War memorial commemorating Nelson scouts who died in the First World War. 1919 by Job Davies. Yorkshire grit stone.

Description

War memorial commemorating Nelson scouts who died in the First World War. 1919 by Job Davies. Yorkshire grit stone.

PLAN: statue standing on square pedestal set on a square plinth.

DESCRIPTION: the memorial is formed of buff-coloured Yorkshire grit stone. A carved figure of a Boy Scout wearing historic uniform stands on a tall, square pedestal set on a plinth. The scout stands to attention holding a tall staff in his right hand, with his left arm held at a right-angle across his body. He wears a broad-brimmed hat, long-sleeved shirt with neckerchief and lanyard, shorts, knee socks with garters, and boots. On the back of his belt he carries a small hatchet. He stands on a partially squared base inscribed BE PREPARED, with a rocky background. This is set on a tall, square pedestal with relief-carved triangular pediments to the top of each face inset with decorative, foliate panels. At the base of the pedestal is deep cyma reversa moulding with relief-carved acanthus leaves to the corners. On the front face is a laurel wreath flanked by a scrolled ribbon dated 1914 / 1919. The front face of the pedestal is inscribed TO THE / Glorious Memory / OF THE / Nelson Scouts / WHO FELL IN THE / GREAT WAR. On the left-side face is inscribed SACRIFICE and on the right-side face is inscribed FOR US. The pedestal stands on a wide, square plinth.

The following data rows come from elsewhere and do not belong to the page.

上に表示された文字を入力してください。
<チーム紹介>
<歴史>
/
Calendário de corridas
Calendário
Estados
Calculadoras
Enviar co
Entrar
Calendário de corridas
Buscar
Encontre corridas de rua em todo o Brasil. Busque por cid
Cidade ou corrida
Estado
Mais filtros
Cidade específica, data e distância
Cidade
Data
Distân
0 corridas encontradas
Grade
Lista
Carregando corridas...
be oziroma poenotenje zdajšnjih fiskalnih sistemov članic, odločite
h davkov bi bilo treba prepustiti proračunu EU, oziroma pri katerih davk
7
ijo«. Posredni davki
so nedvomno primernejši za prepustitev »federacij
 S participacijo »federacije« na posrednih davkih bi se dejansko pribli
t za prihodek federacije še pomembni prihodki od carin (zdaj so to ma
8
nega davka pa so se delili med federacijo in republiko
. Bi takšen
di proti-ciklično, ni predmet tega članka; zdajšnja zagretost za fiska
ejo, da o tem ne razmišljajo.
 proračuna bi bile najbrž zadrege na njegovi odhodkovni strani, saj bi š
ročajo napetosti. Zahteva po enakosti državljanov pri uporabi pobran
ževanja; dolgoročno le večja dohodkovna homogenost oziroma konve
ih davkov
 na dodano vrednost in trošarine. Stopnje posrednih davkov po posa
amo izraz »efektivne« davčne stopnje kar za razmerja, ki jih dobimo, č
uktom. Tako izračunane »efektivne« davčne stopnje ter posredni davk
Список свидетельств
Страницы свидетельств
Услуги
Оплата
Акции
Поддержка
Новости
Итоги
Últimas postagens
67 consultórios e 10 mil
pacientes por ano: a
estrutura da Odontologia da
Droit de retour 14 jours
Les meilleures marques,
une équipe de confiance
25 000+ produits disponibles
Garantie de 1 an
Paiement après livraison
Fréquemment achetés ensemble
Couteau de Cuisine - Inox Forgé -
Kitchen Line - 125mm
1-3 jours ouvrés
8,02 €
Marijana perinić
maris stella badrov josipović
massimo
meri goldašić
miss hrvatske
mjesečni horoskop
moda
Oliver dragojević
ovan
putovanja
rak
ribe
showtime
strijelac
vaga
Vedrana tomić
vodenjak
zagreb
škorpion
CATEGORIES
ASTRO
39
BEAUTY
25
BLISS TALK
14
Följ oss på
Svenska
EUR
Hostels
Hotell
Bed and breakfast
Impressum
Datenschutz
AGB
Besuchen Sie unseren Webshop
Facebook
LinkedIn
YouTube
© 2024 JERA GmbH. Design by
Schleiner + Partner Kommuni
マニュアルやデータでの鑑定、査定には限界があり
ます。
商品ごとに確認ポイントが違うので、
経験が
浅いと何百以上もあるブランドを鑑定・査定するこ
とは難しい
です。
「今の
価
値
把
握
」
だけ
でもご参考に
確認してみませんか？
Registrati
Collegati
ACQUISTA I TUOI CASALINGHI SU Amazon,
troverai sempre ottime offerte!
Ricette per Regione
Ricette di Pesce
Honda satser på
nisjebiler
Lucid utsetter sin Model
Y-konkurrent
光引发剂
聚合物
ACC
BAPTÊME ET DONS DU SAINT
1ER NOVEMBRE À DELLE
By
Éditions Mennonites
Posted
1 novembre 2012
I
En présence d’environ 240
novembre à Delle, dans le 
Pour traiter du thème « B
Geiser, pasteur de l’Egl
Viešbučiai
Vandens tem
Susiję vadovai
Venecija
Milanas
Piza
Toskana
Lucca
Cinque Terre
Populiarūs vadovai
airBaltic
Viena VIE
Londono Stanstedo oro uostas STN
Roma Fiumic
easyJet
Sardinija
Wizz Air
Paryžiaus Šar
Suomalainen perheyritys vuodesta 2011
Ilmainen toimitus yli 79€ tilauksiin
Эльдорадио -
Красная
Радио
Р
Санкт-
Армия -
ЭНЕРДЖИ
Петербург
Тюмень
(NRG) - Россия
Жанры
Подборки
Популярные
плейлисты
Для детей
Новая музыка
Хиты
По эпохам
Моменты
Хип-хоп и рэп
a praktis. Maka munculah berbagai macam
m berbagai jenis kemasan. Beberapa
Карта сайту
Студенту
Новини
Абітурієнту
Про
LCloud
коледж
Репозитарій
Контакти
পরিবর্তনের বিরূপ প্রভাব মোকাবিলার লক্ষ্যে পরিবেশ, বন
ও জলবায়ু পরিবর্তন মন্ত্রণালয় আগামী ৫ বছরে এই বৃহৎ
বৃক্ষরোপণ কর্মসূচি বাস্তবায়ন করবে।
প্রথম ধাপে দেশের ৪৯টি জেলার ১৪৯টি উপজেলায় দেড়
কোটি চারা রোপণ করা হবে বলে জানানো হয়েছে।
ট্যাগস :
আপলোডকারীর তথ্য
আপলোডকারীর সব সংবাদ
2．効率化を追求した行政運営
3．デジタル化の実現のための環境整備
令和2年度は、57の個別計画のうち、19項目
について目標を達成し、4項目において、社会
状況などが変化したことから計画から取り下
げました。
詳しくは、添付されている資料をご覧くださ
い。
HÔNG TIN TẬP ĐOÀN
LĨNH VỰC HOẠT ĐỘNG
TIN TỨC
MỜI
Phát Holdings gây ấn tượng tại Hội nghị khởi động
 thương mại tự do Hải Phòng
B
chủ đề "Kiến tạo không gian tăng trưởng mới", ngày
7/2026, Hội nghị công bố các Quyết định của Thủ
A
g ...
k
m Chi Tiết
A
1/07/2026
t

This list entry was subject to a Minor Amendment on 05/08/2015


This List entry has been amended to add sources for War Memorials Online and the War Memorials Register. These sources were not used in the compilation of this List entry but are added here as a guide for further reading, 2 February 2017.

History

On October 24th 1919 the Nelson Leader reported the unveiling ceremony in Victoria Park of a war memorial commemorating scouts from the town who had lost their lives fighting in the First World War. It was stated that the grit stone memorial depicting a Boy Scout 'was the first to be erected to the fallen scouts in England'. It was intended to mark the sacrifice and heroism of these former scouts of Nelson and act as inspiration to the rising generation and was accordingly situated overlooking the playing fields in the park. Scoutmaster Robinson said that as far as he could trace '105 Nelson scouts had made the supreme sacrifice and 156 of his own boys had joined the colours'.

The sculptor was Job Davies and the memorial cost £150. He used local boy John Abraham Moore as a model. Moore belonged to the St John's Scouts who met on Leeds Road and was reported to have been everyone's idea of what a scout should be.

In 1998 the statue was relocated next to Nelson's war memorial in Memorial Square, Market Square, adjacent to the town war memorial, in the centre of town. At this time it was restored as the broad-brimmed hat in particular had suffered from the effects of weather and vandalism.

Reasons for Listing

The Boy Scout War Memorial, Nelson, of 1919 by Job Davies is listed at Grade II for the following principal reasons:
* Historic interest: as an eloquent witness to the tragic impacts of world events on this community, and the sacrifices it made in the conflicts of the C20;
* Design: an unusual and particularly effective memorial depicting an actual Boy Scout wearing contemporary uniform and standing to attention;
* Rarity: though many scout groups commemorated the First World War, often with the construction of scout huts, this is a rare example of a war memorial dedicated specifically to local Scouts and was erected in 1919 at which time it was said to be the first such memorial erected in England.